Quando pensiamo a una classe, spesso immaginiamo quattro mura, banchi in fila e un insegnante davanti alla lavagna. Ma cosa succede ai margini di questo spazio?
I margini — reali o simbolici — sono i luoghi dove si trovano gli studenti meno visibili, quelli che il sistema educativo fatica a comprendere o a sostenere pienamente. Ed è proprio lì, ai margini, che possiamo imparare di più sull’inclusione.
Barbara Pape, del Learner Variability Project, ricorda che: "dare a ciascuno ciò di cui ha bisogno non è un gesto speciale: è semplicemente apprendere. L’inclusione non è un “di più”, ma il cuore stesso della scuola.
Quando i bambini si sentono accolti, parte di una comunità, tutto cambia. Migliora il comportamento, cresce la curiosità, aumenta la voglia di rischiare e di imparare. L’appartenenza è la vera radice della motivazione.
Ma come possiamo costruire spazi dove tutti si sentano parte?
Alcuni educatori propongono variare le sfide educative, per mantenere alte le aspettative, creando le condizioni che permettano a tutti di raggiungere diversi obiettivi di apprendimento. Altri, invece, invitano a dare voce agli studenti, perché chi vive ai margini sa meglio di chiunque altro cosa serve per essere ascoltato e compreso.
L’inclusione non è solo questione di strategie didattiche. È anche un cambio di sguardo. Un bambino che evita il contatto visivo o che si agita in classe non è necessariamente disinteressato o “difficile”: spesso sta semplicemente cercando di autoregolarsi in un contesto che non lo capisce.
Quando fraintendiamo gli studenti, rischiamo di escluderli due volte: prima dall’apprendimento, poi dal senso di appartenenza.
Come ci ricorda la ricercatrice Diana Mercado-Garcia, la scuola è ancora troppo frammentata: insegnanti di sostegno e docenti curricolari lavorano spesso separati, senza il tempo o gli strumenti per condividere realmente una progettazione accessibili a tutti.

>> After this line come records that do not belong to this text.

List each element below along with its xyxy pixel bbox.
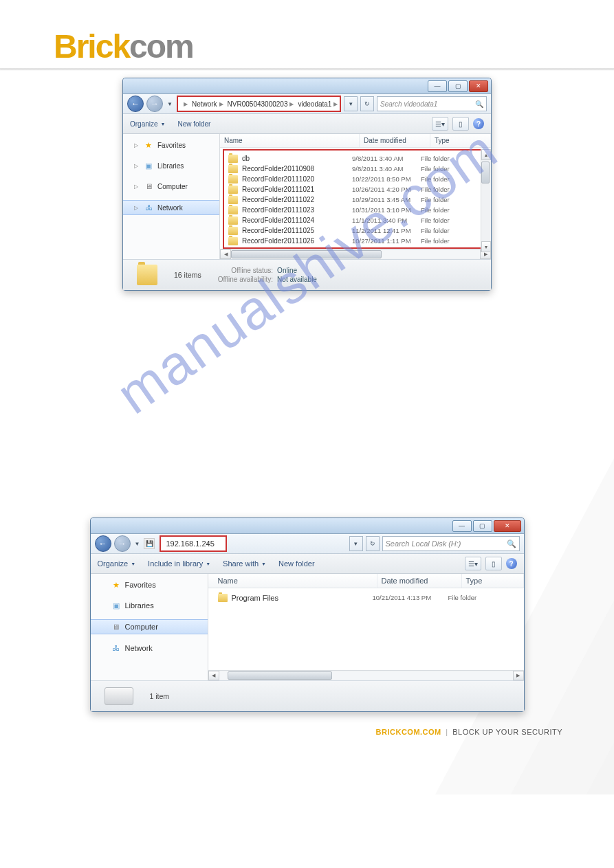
file-type: File folder [421,175,481,183]
sidebar-network[interactable]: 🖧Network [91,641,208,655]
file-name: RecordFolder20111023 [242,206,314,214]
preview-pane-button[interactable]: ▯ [485,557,502,570]
address-dropdown[interactable]: ▾ [344,96,358,111]
back-button[interactable]: ← [127,96,144,112]
address-bar[interactable]: ▶ Network▶ NVR005043000203▶ videodata1▶ [177,96,341,112]
sidebar-computer[interactable]: ▷🖥Computer [123,179,219,193]
sidebar-favorites[interactable]: ★Favorites [91,578,208,592]
file-row[interactable]: RecordFolder2011102411/1/2011 3:40 PMFil… [224,215,485,225]
col-type[interactable]: Type [430,134,491,147]
file-date: 11/2/2011 12:41 PM [352,227,421,234]
maximize-button[interactable]: ▢ [448,80,468,92]
minimize-button[interactable]: — [428,80,447,92]
history-dropdown[interactable]: ▼ [133,541,142,547]
nav-bar: ← → ▼ 💾 192.168.1.245 ▾ ↻ Search Local D… [91,534,524,554]
sidebar-libraries[interactable]: ▷▣Libraries [123,159,219,173]
file-date: 10/26/2011 4:20 PM [352,186,421,193]
folder-icon [228,155,238,163]
help-icon[interactable]: ? [506,558,517,569]
sidebar: ▷★Favorites ▷▣Libraries ▷🖥Computer ▷🖧Net… [123,134,220,259]
forward-button[interactable]: → [146,96,163,112]
column-headers[interactable]: Name Date modified Type [220,134,491,148]
bc-device[interactable]: NVR005043000203▶ [226,97,297,111]
file-type: File folder [421,227,481,234]
file-date: 10/29/2011 3:45 AM [352,196,421,203]
col-date[interactable]: Date modified [360,134,430,147]
file-row[interactable]: RecordFolder2011102110/26/2011 4:20 PMFi… [224,184,485,194]
refresh-button[interactable]: ↻ [360,96,374,111]
status-bar: 1 item [91,680,524,711]
file-date: 10/31/2011 3:10 PM [352,206,421,214]
titlebar[interactable]: — ▢ ✕ [91,518,524,534]
col-name[interactable]: Name [220,134,360,147]
file-type: File folder [448,594,520,601]
folder-icon [137,265,157,285]
file-row[interactable]: RecordFolder2011102511/2/2011 12:41 PMFi… [224,225,485,236]
preview-pane-button[interactable]: ▯ [452,117,469,131]
folder-icon [228,206,238,214]
file-date: 11/1/2011 3:40 PM [352,216,421,224]
highlighted-file-list: db9/8/2011 3:40 AMFile folderRecordFolde… [223,149,487,249]
file-row[interactable]: RecordFolder2011102010/22/2011 8:50 PMFi… [224,174,485,184]
sidebar-favorites[interactable]: ▷★Favorites [123,138,219,152]
folder-icon [218,594,228,602]
organize-button[interactable]: Organize ▼ [98,559,136,568]
status-bar: 16 items Offline status:Online Offline a… [123,259,491,290]
file-row[interactable]: RecordFolder2011102310/31/2011 3:10 PMFi… [224,205,485,215]
col-name[interactable]: Name [208,574,377,588]
sidebar-network[interactable]: ▷🖧Network [123,200,219,215]
page-footer: BRICKCOM.COM | BLOCK UP YOUR SECURITY [376,728,562,736]
close-button[interactable]: ✕ [469,80,488,92]
back-button[interactable]: ← [95,535,111,552]
share-with-button[interactable]: Share with ▼ [223,559,266,568]
bc-network[interactable]: Network▶ [190,97,226,111]
view-button[interactable]: ☰▾ [465,557,481,570]
file-name: RecordFolder20111021 [242,186,314,193]
sidebar-computer[interactable]: 🖥Computer [91,619,208,634]
folder-icon [228,227,238,235]
address-bar[interactable]: 192.168.1.245 [160,535,227,552]
footer-tagline: BLOCK UP YOUR SECURITY [452,728,562,736]
minimize-button[interactable]: — [452,520,472,532]
file-row[interactable]: Program Files10/21/2011 4:13 PMFile fold… [208,592,524,603]
file-row[interactable]: RecordFolder2011102610/27/2011 1:11 PMFi… [224,236,485,246]
file-date: 10/27/2011 1:11 PM [352,237,421,245]
col-date[interactable]: Date modified [377,574,462,588]
file-row[interactable]: RecordFolder2011102210/29/2011 3:45 AMFi… [224,194,485,205]
brand-brick: Brick [54,27,129,65]
folder-icon [228,216,238,225]
horizontal-scrollbar[interactable]: ◀▶ [220,249,491,259]
include-library-button[interactable]: Include in library ▼ [148,559,210,568]
header-divider [0,68,614,69]
search-input[interactable]: Search videodata1🔍 [377,96,487,111]
view-button[interactable]: ☰▾ [432,117,448,131]
nav-bar: ← → ▼ ▶ Network▶ NVR005043000203▶ videod… [123,94,491,114]
vertical-scrollbar[interactable]: ▲▼ [481,149,491,252]
refresh-button[interactable]: ↻ [366,536,380,551]
brand-com: com [129,27,193,65]
file-date: 10/21/2011 4:13 PM [373,594,448,601]
folder-icon [228,196,238,204]
file-row[interactable]: RecordFolder201109089/8/2011 3:40 AMFile… [224,164,485,174]
new-folder-button[interactable]: New folder [278,559,315,568]
search-input[interactable]: Search Local Disk (H:)🔍 [382,536,520,551]
forward-button[interactable]: → [114,535,131,552]
column-headers[interactable]: Name Date modified Type [208,574,524,588]
folder-icon [228,186,238,194]
maximize-button[interactable]: ▢ [473,520,492,532]
titlebar[interactable]: — ▢ ✕ [123,78,491,94]
col-type[interactable]: Type [462,574,524,588]
item-count: 1 item [150,692,170,700]
sidebar-libraries[interactable]: ▣Libraries [91,599,208,612]
close-button[interactable]: ✕ [494,520,521,532]
file-row[interactable]: db9/8/2011 3:40 AMFile folder [224,153,485,164]
new-folder-button[interactable]: New folder [178,120,211,128]
help-icon[interactable]: ? [473,118,484,129]
address-dropdown[interactable]: ▾ [349,536,363,551]
history-dropdown[interactable]: ▼ [166,101,174,107]
bc-folder[interactable]: videodata1▶ [296,97,340,111]
file-type: File folder [421,186,481,193]
horizontal-scrollbar[interactable]: ◀▶ [208,670,524,680]
organize-button[interactable]: Organize ▼ [130,120,166,128]
file-name: RecordFolder20111020 [242,175,314,183]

Molti insegnanti vogliono essere inclusivi, ma si trovano soli, sopraffatti da nuove iniziative e scarse risorse. Forse è tempo di fermarsi e tornare all’essenza: L’INCLUSIONE NON è UN PROGETTO, MA UN MODO DI PENSARE E ESSERE SCUOLA.
Creare una scuola per tutti significa progettare a partire dai MARGINI, non dal CENTRO. Perché quando i margini diventano parte del disegno, l’intera comunità cresce.